(Stored data entries)
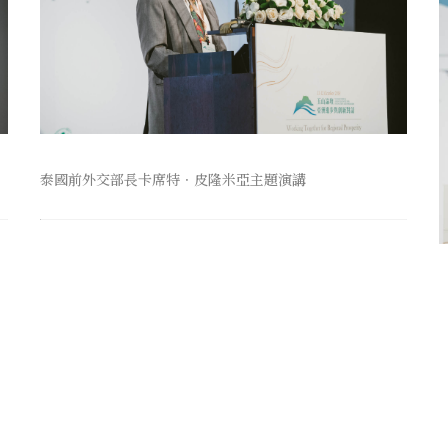
泰國前外交部長卡席特．皮隆米亞主題演講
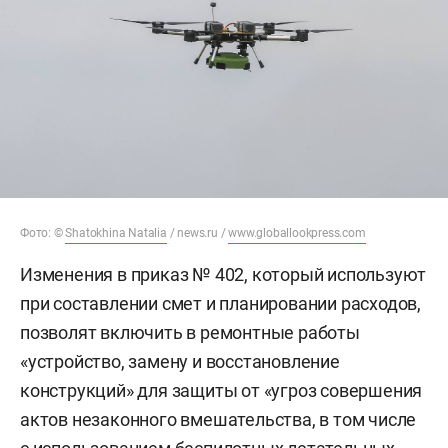
Фото: ©
Shatokhina Natalia
/ news.ru /
www.globallookpress.com
Изменения в приказ № 402, который используют
при составлении смет и планировании расходов,
позволят включить в ремонтные работы
«устройство, замену и восстановление
конструкций» для защиты от «угроз совершения
актов незаконного вмешательства, в том числе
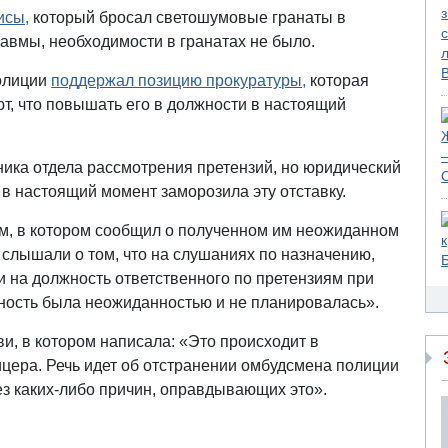
исы,
который бросал светошумовые гранаты в
авмы, необходимости в гранатах не было.
олиции
поддержал позицию прокуратуры,
которая
т, что повышать его в должности в настоящий
ика отдела рассмотрения претензий, но юридический
в настоящий момент заморозила эту отставку.
, в котором сообщил о полученном им неожиданном
ы слышали о том, что на слушаниях по назначению,
и на должность ответственного по претензиям при
ность была неожиданностью и не планировалась».
и, в котором написала: «Это происходит в
цера. Речь идет об отстранении омбудсмена полиции
ез каких-либо причин, оправдывающих это».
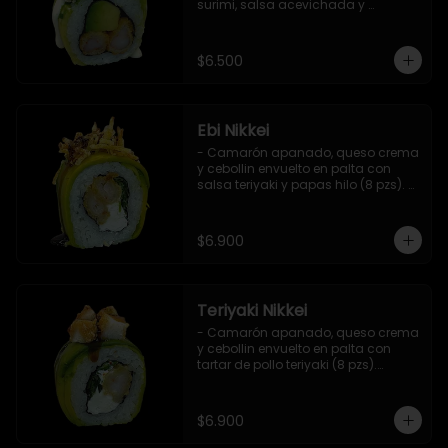
surimi, salsa acevichada y 
ciboulette (8 pzs).

Incluye 1 salsa de soya.
$6.500
Ebi Nikkei
- Camarón apanado, queso crema 
y cebollin envuelto en palta con 
salsa teriyaki y papas hilo (8 pzs). 

Incluye 1 salsa de soya.
$6.900
Teriyaki Nikkei
- Camarón apanado, queso crema 
y cebollin envuelto en palta con 
tartar de pollo teriyaki (8 pzs).

Incluye 1 salsa de soya.
$6.900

**EXERCISE**: Give every line of the data above again as it stands; the pictures stay out.

**RESULT FOR THIS TASK**:
泰國前外交部長卡席特．皮隆米亞主題演講
Фото: ©
Shatokhina Natalia
/ news.ru /
www.globallookpress.com
Изменения в приказ № 402, который используют
при составлении смет и планировании расходов,
позволят включить в ремонтные работы
«устройство, замену и восстановление
конструкций» для защиты от «угроз совершения
актов незаконного вмешательства, в том числе
исы,
который бросал светошумовые гранаты в
авмы, необходимости в гранатах не было.
олиции
поддержал позицию прокуратуры,
которая
т, что повышать его в должности в настоящий
ика отдела рассмотрения претензий, но юридический
в настоящий момент заморозила эту отставку.
, в котором сообщил о полученном им неожиданном
ы слышали о том, что на слушаниях по назначению,
и на должность ответственного по претензиям при
ность была неожиданностью и не планировалась».
и, в котором написала: «Это происходит в
цера. Речь идет об отстранении омбудсмена полиции
ез каких-либо причин, оправдывающих это».
surimi, salsa acevichada y 
ciboulette (8 pzs).

Incluye 1 salsa de soya.
$6.500
Ebi Nikkei
- Camarón apanado, queso crema 
y cebollin envuelto en palta con 
salsa teriyaki y papas hilo (8 pzs). 

Incluye 1 salsa de soya.
$6.900
Teriyaki Nikkei
- Camarón apanado, queso crema 
y cebollin envuelto en palta con 
tartar de pollo teriyaki (8 pzs).

Incluye 1 salsa de soya.
$6.900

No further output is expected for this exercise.